Nem sempre o que é necessário é bonito de ver. A ação da polícia no Rio de Janeiro provocou reações intensas, mas não foi o mal em si, foi a consequência inevitável de uma sociedade que perdeu o senso de limite, de respeito e de pertencimento. Quando o bem precisa usar força para conter o caos, é porque o caos já venceu em muitas frentes antes: na escola, na família, na política, na educação moral. E, talvez, o que mais nos machuque seja reconhecer que parte desse descontrole nasce da nossa própria omissão.


Vivemos tempos em que a autoridade virou ofensa. O professor, que deveria ser o farol do conhecimento, é desrespeitado, agredido, desmoralizado. Os cursos de licenciatura, outrora celeiros de vocações, estão esvaziando as salas. Quem ainda se dispõe a ensinar precisa lidar com pais que, sem nunca terem segurado um giz, acham que entendem mais de educação do que quem dedicou a vida à sala de aula. E há, lamentavelmente, professores que confundem formação com doutrinação, trocando o encantamento do saber pela repetição de discursos. O resultado é um sistema à beira do colapso e uma geração que fala “tipo assim” porque desaprendeu a pensar com profundidade.


Vivemos num país de contrastes. O mesmo povo que se une comovido diante de uma tragédia, como vimos nas enchentes do Rio Grande do Sul em 2024, também convive com desvios de doações e saques a lojas. A solidariedade e a corrupção, lado a lado, como duas faces da mesma moeda. Somos, como disse o poeta, “um país abençoado por Deus e bonito por natureza”. Mas o que fizemos dessa bênção? Em que curva perdemos o rumo da ética, da hierarquia e do senso de coletividade?

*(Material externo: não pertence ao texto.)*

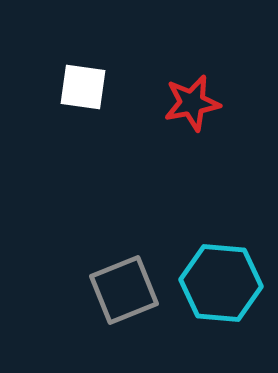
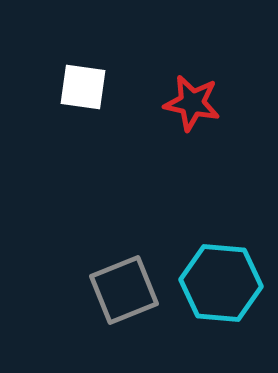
red star: rotated 22 degrees clockwise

No Rio, choram mães de bandidos e mães de policiais. Ambas, vítimas da mesma ausência: a do Estado, a da oportunidade, a da justiça que tarda e falha. Aqueles que caíram nas mãos do tráfico um dia foram meninos. E os que tombaram fardados também nasceram em comunidades carentes. A diferença está nas escolhas, mas as escolhas são moldadas pelas chances que cada um teve, ou não teve.

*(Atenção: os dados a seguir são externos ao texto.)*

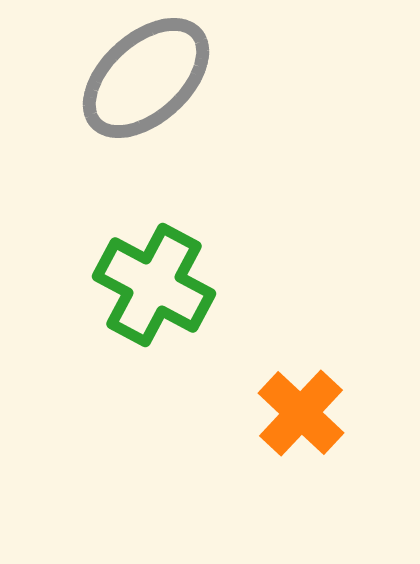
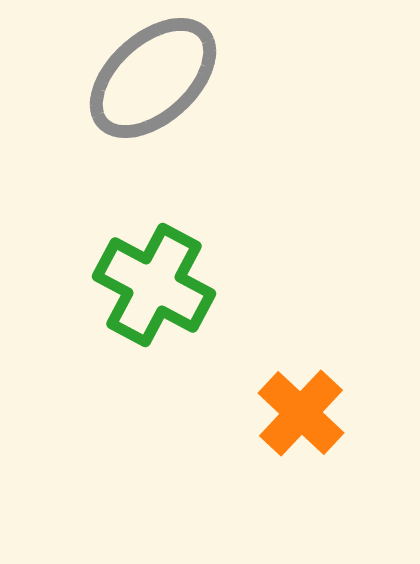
gray ellipse: moved 7 px right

A verdade é que estamos cansados. Cansados da impunidade, da inversão de valores, do espetáculo de egos nas redes sociais, onde o like vale mais do que o mérito. Cansados de ver o dinheiro público escorrer por ralos de corrupção, de ver inocentes morrendo, de ver culpados sendo “descondenados”.


Ainda assim, insisto em acreditar. Porque acredito nas pessoas e continuo jogando o jogo do contente, como a velha Poliana. Acredito no país que resgata um cavalo ilhado em um telhado em meio à enchente, que se mobiliza para salvar desconhecidos, que ainda se emociona diante do bem.

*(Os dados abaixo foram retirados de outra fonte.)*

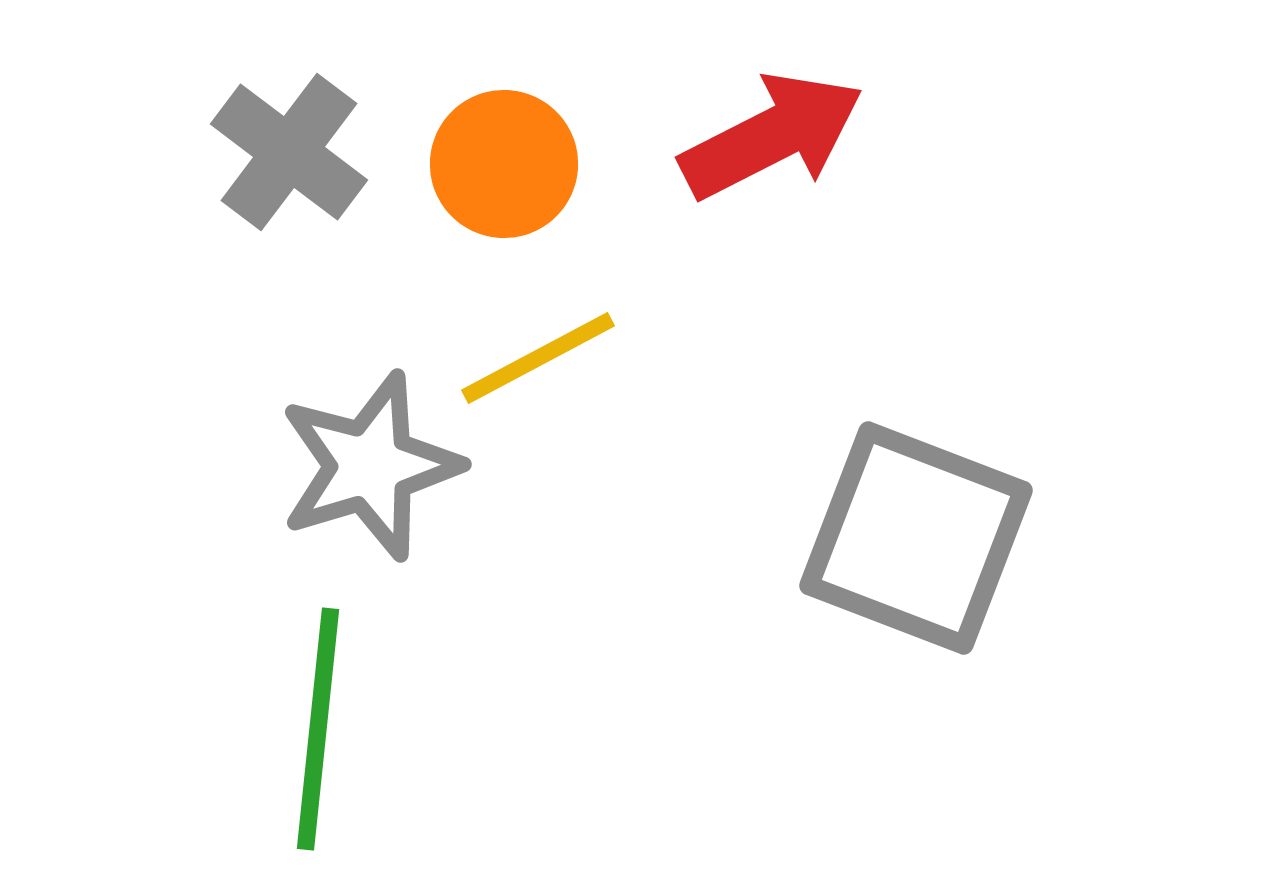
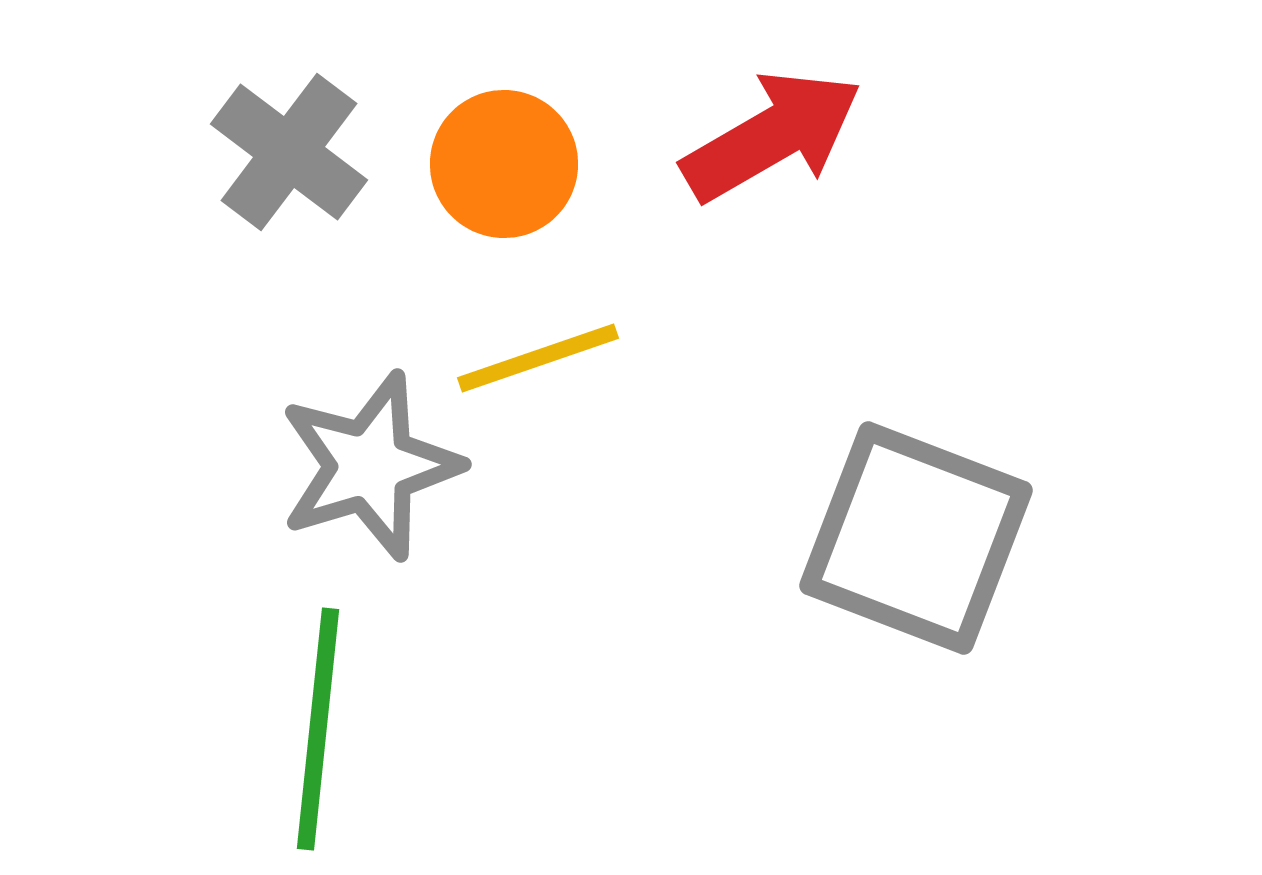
red arrow: rotated 3 degrees counterclockwise
yellow line: rotated 9 degrees clockwise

Mas não há futuro possível sem um reencontro com o essencial: respeito, justiça, ética, estudo. Às vezes, o certo parece cruel, mas é justamente o gesto duro que restabelece o equilíbrio. Que o som das sirenes sirva de alerta, e não de trilha sonora cotidiana. Que as próximas manchetes sejam sobre escolas cheias, não sobre tiros e fugas. Que o Brasil volte a ser notícia pelo que constrói, não pelo que destrói.


Nosso país é lindo demais para continuar sendo apenas uma promessa adiada. Talvez o recomeço não venha de cima, mas do gesto silencioso de cada um que decide fazer o certo, mesmo quando o certo parece cruel.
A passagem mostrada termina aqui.